-- Given data follows --

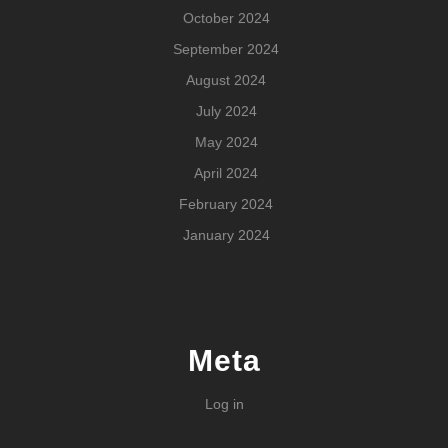
October 2024
September 2024
August 2024
July 2024
May 2024
April 2024
February 2024
January 2024
Meta
Log in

-- Given data concluded --

- [What the exercise asks] Using the material above, set down every line exactly, but skip the pictures.

- [Solution for this exercise]
October 2024
September 2024
August 2024
July 2024
May 2024
April 2024
February 2024
January 2024
Meta
Log in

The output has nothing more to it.